What’s new in China’s new FTZs
The second batch of FTZs—referred to as “pilot” zones—will model the Shanghai reform trials but also test their own unique reforms, Premier Li Keqiang explained in a State Council meeting on December 12. The Tianjin FTZ will focus on financial leasing and offshore finance. The Guangdong FTZ will focus on institutional innovation and economic cooperation among Guangdong, Hong Kong, and Macau. And the Fujian FTZ will focus on commercial exchanges between mainland China and Taiwan. Each of the new zones is approximately 120 combined square kilometers.
Schemes for each zone are still being drafted, but areas like Quanzhou and Fuzhou in the Fujian FTZ have already taken some moves from the Shanghai FTZ playbook. These include adopting innovative supervision measures and a negative list management approach. It is not yet public what other reforms from the Shanghai FTZ will be transferred to the new FTZs, and the relationship between the different free trade zones remains unclear.

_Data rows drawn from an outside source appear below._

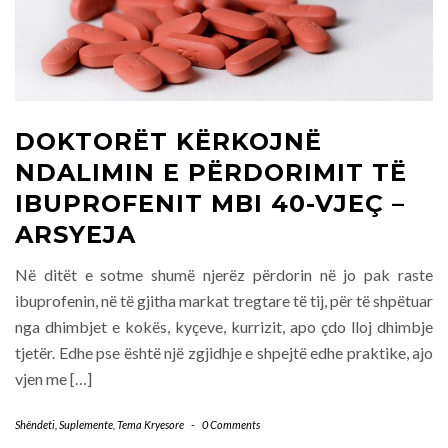
DOKTORËT KËRKOJNË
NDALIMIN E PËRDORIMIT TË
IBUPROFENIT MBI 40-VJEÇ –
ARSYEJA
Në ditët e sotme shumë njerëz përdorin në jo pak raste
ibuprofenin, në të gjitha markat tregtare të tij, për të shpëtuar
nga dhimbjet e kokës, kyçeve, kurrizit, apo çdo lloj dhimbje
tjetër. Edhe pse është një zgjidhje e shpejtë edhe praktike, ajo
vjen me […]
Shëndeti
,
Suplemente
,
Tema Kryesore
-
0 Comments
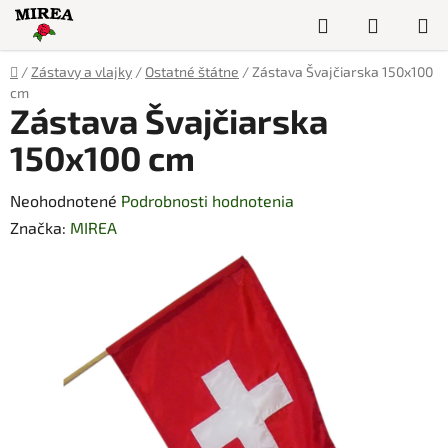
Prejsť
Hľadať
NÁKUP
na
obsah
KOŠÍK
Domov
/
Zástavy a vlajky
/
Ostatné štátne
/
Zástava Švajčiarska 150x100
cm
Zástava Švajčiarska
150x100 cm
Priemerné
Neohodnotené
Podrobnosti hodnotenia
hodnotenie
Značka:
MIREA
produktu
je
0,0
z
5
hviezdičiek.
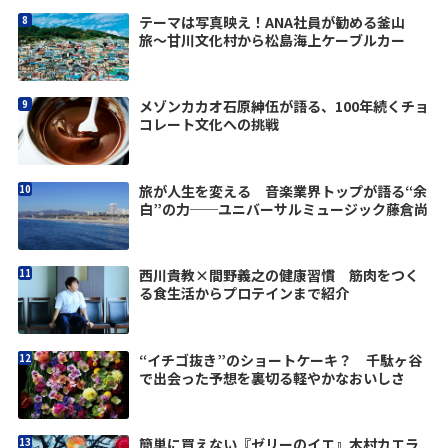
テーマは写真映え！ANA社員が勧める釜山
旅〜甘川文化村から松島海上ケーブルカー
メゾンカカオ石原紳伍が語る、100年続くチョ
コレート文化への挑戦
旅が人生を変える 音楽業界トップが語る“余
白”の力──ユニバーサルミュージック藤倉尚
西川貴教×間野義之の健康習慣 筋肉をつく
る食生活からプロテインまで紹介
“イチゴ抜き”のショートケーキ？ 千駄ヶ谷
で出会った予想を裏切る軽やかなおいしさ
簡単に買えない『ゼリーのイエ』木村カエラ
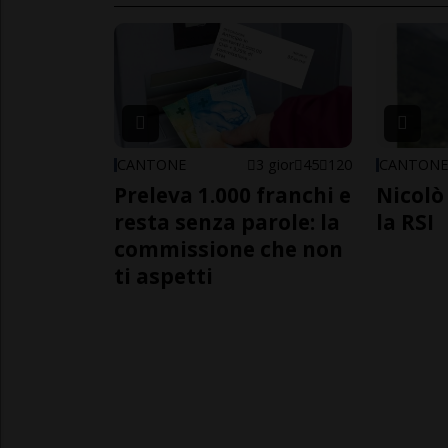
CANTONE
3 gior
45
120
CANTON
Preleva 1.000 franchi e
Nicolò 
resta senza parole: la
la RSI
commissione che non
ti aspetti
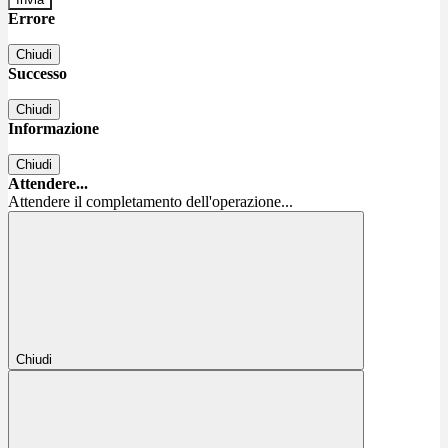
Errore
Chiudi
Successo
Chiudi
Informazione
Chiudi
Attendere...
Attendere il completamento dell'operazione...
Chiudi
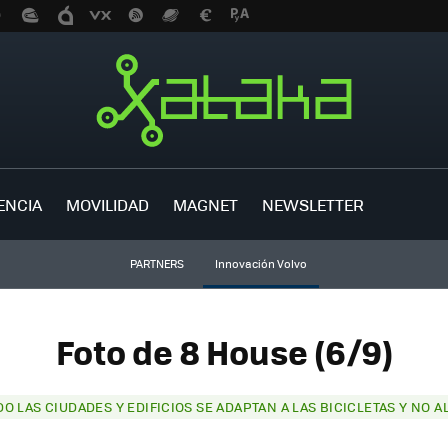
ENCIA
MOVILIDAD
MAGNET
NEWSLETTER
PARTNERS
Innovación Volvo
Foto de 8 House (6/9)
O LAS CIUDADES Y EDIFICIOS SE ADAPTAN A LAS BICICLETAS Y NO A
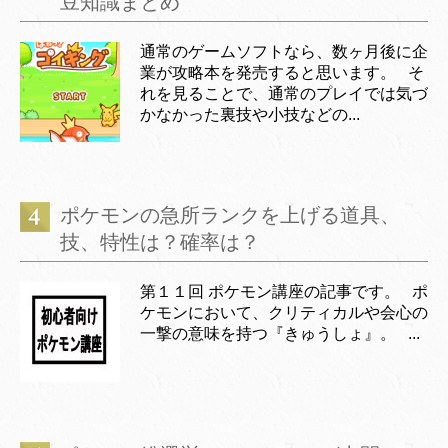
豆知識まとめ
通常のゲームソフトなら、数ヶ月後に企
業が攻略本を発売すると思います。 そ
れを見ることで、通常のプレイでは気づ
かなかった裏技や小技などの...
ポケモンの急所ランクを上げる道具、
技、特性は？確率は？
第１１回 ポケモン講座の記事です。 ポ
ケモンにおいて、クリティカルや会心の
一撃の意味を持つ『きゅうしょ』。 ...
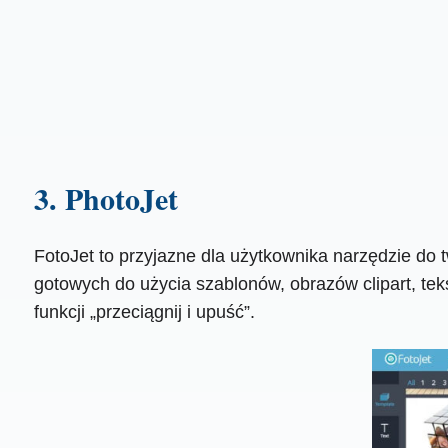
3. PhotoJet
FotoJet to przyjazne dla użytkownika narzędzie do t
gotowych do użycia szablonów, obrazów clipart, te
funkcji „przeciągnij i upuść”.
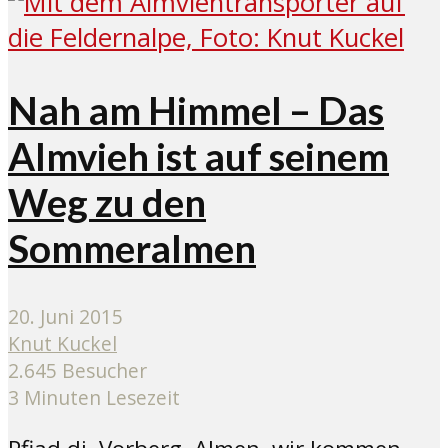
Nah am Himmel – Das
Almvieh ist auf seinem
Weg zu den
Sommeralmen
20. Juni 2015
Knut Kuckel
2.645 Besucher
3 Minuten Lesezeit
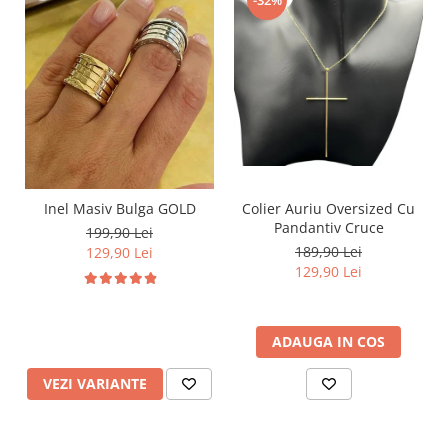
Inel Masiv Bulga GOLD
Colier Auriu Oversized Cu
Pandantiv Cruce
199,90 Lei
189,90 Lei
129,90 Lei
129,90 Lei
ADAUGA IN COS
VEZI VARIANTE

Therefore, the impact that these new zones will have on issues like market access and equal treatment is difficult to predict.
Revised foreign investment “negative list” in preparation
While the first two negatives lists—which identified sectors retaining restrictions on foreign investment in the Shanghai FTZ—fell short of many investors’ expectations, officials are preparing a third version to come out in the first half of 2015, according to Shanghai FTZ deputy director and spokesman Zhu Min. The next negative list will focus on improving transparency and decreasing the total length of the list.
In the meantime, areas included in the Shanghai FTZ expansion are developing their own regulations. The Lujiazui, Jinqiao and Zhangjiang districts in Pudong will adopt the Shanghai FTZ negative list, and will be incorporated into the Shanghai FTZ. But the three new FTZs outside Shanghai have not made clear whether they will do the same or develop their own negative lists. According to a researcher close to Ministry of Commerce (MOFCOM) policymakers, a universal negative list could be established, but it would not come out until October 2015 at the earliest. This is due in part to the complexity of creating such a document and to the desire to wait for the resolution of two critical issues: US-China Bilateral Investment Treaty talks and the nationwide rollout of selected Shanghai FTZ pilot reforms.
What’s new in Shanghai
The new pilot areas of Lujiazui, Jinqiao, and Zhangjiang will be incorporated into the current Shanghai FTZ for most functions, with the exception of customs inspections. The original Shanghai FTZ is a bonded area, while the new parts of the zone are not, leading to differences in terms of bonded policies, bonded business, and the establishment and operation of bonded enterprises. But in general, there will be great similarities between the new pilot areas and the old zone in investment administration, trade and commerce policies, government regulation, and financial innovation. The three new districts will further test FTZ reform in specific sectors: Lujiazui in finance, Jinqiao in high-end manufacturing, and Zhangjiang in high-tech industries.
Auto parallel imports
Meanwhile, China’s long-awaited parallel imports policy for autos has been folded into the final plan and should begin implementation in the Shanghai FTZ. Under the policy, foreign cars can be imported directly into China without authorization from the carmaker and its exclusive domestic dealers. After implementation, the price of imported foreign cars is expected to drop, and foreign brands are likely to lose distribution rights to 15–20 percent of all of their China imports, according to the 21st Century Business Herald. Local governments have expressed interest in building comprehensive service centers to provide after-sale services to imported cars, rather than relying on the current “4s” model with separate authorized storefronts for sales, spare parts, services, and consumer satisfaction surveys.
However, based on US-China Business Council conversations with auto companies, many standards in these parallel imports—such as emissions testing—are not identical to Chinese standards, and autos entering the country under the new policy would need to be updated before they could be driven on Chinese roads. These updates are currently handled by carmakers at the time of import.
On December 28, a RMB 5 billion ($802 million) fund was set up in Shanghai to act a financing tool for Shanghai FTZ development. The FTZ equity investment fund is China’s first, and it is open to qualified businesses regardless of their country of origin. The fund had an initial size of RMB 1.5 billion ($240 million), growing to its current size with the investments of four state-owned enterprises and both domestic and foreign investors. State-owned capital accounts for only one-third of the total amount. Chinese officials expect the fund to last five to seven years and support development in logistics, e-commerce, services, and innovation.